- _Assignment_: In the records below, locate the line containing "Return results in"; output that line and every following line through the last, exactly.

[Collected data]
________
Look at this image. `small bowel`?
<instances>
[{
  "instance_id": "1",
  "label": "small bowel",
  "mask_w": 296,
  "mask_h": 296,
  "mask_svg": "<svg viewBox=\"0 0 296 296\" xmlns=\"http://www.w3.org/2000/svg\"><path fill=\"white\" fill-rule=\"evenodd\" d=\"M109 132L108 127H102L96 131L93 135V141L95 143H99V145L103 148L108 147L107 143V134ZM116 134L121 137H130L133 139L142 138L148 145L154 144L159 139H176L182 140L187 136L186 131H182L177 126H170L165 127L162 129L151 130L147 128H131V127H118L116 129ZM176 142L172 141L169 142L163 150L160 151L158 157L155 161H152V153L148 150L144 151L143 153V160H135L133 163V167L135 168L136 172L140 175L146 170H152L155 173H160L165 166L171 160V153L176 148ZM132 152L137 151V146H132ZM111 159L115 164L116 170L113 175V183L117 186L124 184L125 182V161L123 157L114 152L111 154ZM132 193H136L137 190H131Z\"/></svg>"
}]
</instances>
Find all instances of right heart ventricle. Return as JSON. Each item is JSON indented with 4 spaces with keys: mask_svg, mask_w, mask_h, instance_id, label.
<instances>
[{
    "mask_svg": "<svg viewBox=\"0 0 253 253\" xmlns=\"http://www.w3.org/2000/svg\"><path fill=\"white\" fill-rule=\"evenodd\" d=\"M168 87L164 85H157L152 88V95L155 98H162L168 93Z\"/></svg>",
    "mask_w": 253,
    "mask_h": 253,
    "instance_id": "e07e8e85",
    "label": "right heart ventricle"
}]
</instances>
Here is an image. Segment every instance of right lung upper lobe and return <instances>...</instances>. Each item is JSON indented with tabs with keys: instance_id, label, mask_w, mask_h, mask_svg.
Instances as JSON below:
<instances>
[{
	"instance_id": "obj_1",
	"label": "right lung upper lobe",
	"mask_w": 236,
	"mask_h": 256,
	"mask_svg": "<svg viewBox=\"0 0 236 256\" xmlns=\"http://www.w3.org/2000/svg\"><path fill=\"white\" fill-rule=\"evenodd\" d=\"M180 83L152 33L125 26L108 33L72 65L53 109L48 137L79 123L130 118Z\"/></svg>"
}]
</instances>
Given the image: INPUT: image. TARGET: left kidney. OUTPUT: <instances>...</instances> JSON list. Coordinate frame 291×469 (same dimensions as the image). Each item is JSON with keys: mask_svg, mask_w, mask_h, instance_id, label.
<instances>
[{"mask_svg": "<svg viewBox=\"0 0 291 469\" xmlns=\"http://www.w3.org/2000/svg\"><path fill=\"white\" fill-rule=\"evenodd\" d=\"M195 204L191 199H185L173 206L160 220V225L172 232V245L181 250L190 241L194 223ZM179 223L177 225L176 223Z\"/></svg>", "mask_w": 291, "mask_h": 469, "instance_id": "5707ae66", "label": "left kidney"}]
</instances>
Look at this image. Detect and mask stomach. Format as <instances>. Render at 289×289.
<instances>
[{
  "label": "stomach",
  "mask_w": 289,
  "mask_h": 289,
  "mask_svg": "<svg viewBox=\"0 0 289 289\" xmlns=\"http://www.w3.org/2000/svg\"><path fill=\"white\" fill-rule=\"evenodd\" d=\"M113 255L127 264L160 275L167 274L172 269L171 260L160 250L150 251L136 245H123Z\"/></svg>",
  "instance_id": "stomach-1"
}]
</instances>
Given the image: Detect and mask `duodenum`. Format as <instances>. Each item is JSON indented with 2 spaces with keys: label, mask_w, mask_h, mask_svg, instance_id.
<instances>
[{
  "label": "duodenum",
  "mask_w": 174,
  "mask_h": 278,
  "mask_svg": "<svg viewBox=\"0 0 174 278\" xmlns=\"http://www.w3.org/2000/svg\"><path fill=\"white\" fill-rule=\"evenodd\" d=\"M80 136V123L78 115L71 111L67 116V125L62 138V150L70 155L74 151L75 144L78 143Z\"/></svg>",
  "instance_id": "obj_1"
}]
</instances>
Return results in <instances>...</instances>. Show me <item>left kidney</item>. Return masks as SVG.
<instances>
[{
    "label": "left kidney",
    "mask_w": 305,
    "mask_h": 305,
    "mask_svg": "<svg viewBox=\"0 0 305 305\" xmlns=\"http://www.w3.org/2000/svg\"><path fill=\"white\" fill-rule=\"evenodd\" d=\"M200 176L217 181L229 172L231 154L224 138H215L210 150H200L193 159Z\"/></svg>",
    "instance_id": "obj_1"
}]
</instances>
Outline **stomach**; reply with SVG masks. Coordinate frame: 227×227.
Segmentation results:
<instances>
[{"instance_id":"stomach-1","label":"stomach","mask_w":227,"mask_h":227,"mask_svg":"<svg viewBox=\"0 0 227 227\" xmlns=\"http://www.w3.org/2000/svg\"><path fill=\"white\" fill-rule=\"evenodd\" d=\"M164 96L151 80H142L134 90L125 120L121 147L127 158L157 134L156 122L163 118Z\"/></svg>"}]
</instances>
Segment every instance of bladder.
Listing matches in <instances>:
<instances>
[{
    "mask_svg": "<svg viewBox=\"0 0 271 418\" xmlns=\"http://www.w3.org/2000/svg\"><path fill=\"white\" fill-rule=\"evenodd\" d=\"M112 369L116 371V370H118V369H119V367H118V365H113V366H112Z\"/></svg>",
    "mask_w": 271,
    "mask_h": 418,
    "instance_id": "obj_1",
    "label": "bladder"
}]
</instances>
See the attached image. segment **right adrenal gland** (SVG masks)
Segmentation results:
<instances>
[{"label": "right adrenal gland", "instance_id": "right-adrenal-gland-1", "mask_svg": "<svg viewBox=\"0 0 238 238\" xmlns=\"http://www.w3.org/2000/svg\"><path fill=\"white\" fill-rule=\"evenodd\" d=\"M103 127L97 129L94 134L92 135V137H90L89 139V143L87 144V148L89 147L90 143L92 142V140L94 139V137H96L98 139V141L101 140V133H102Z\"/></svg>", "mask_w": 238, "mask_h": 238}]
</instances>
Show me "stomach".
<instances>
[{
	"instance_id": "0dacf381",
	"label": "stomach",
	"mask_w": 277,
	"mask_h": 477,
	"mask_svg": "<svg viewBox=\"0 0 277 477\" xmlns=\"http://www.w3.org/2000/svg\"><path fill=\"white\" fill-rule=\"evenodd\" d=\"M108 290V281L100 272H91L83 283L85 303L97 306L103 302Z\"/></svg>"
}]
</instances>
________
- _Expected answer_:
Return results in <instances>...</instances>. Show me <item>left kidney</item>. Return masks as SVG.
<instances>
[{
    "label": "left kidney",
    "mask_w": 305,
    "mask_h": 305,
    "mask_svg": "<svg viewBox=\"0 0 305 305\" xmlns=\"http://www.w3.org/2000/svg\"><path fill=\"white\" fill-rule=\"evenodd\" d=\"M200 176L217 181L229 172L231 154L224 138H215L210 150H200L193 159Z\"/></svg>",
    "instance_id": "obj_1"
}]
</instances>
Outline **stomach**; reply with SVG masks. Coordinate frame: 227×227.
Segmentation results:
<instances>
[{"instance_id":"stomach-1","label":"stomach","mask_w":227,"mask_h":227,"mask_svg":"<svg viewBox=\"0 0 227 227\" xmlns=\"http://www.w3.org/2000/svg\"><path fill=\"white\" fill-rule=\"evenodd\" d=\"M164 96L151 80H142L134 90L125 120L121 147L127 158L157 134L156 122L163 118Z\"/></svg>"}]
</instances>
Segment every instance of bladder.
Listing matches in <instances>:
<instances>
[{
    "mask_svg": "<svg viewBox=\"0 0 271 418\" xmlns=\"http://www.w3.org/2000/svg\"><path fill=\"white\" fill-rule=\"evenodd\" d=\"M112 369L116 371V370H118V369H119V367H118V365H113V366H112Z\"/></svg>",
    "mask_w": 271,
    "mask_h": 418,
    "instance_id": "obj_1",
    "label": "bladder"
}]
</instances>
See the attached image. segment **right adrenal gland** (SVG masks)
Segmentation results:
<instances>
[{"label": "right adrenal gland", "instance_id": "right-adrenal-gland-1", "mask_svg": "<svg viewBox=\"0 0 238 238\" xmlns=\"http://www.w3.org/2000/svg\"><path fill=\"white\" fill-rule=\"evenodd\" d=\"M103 127L97 129L94 134L92 135V137H90L89 139V143L87 144V148L89 147L90 143L92 142V140L94 139V137H96L98 139V141L101 140V133H102Z\"/></svg>", "mask_w": 238, "mask_h": 238}]
</instances>
Show me "stomach".
<instances>
[{
	"instance_id": "0dacf381",
	"label": "stomach",
	"mask_w": 277,
	"mask_h": 477,
	"mask_svg": "<svg viewBox=\"0 0 277 477\" xmlns=\"http://www.w3.org/2000/svg\"><path fill=\"white\" fill-rule=\"evenodd\" d=\"M108 290V281L100 272H91L83 283L85 303L97 306L103 302Z\"/></svg>"
}]
</instances>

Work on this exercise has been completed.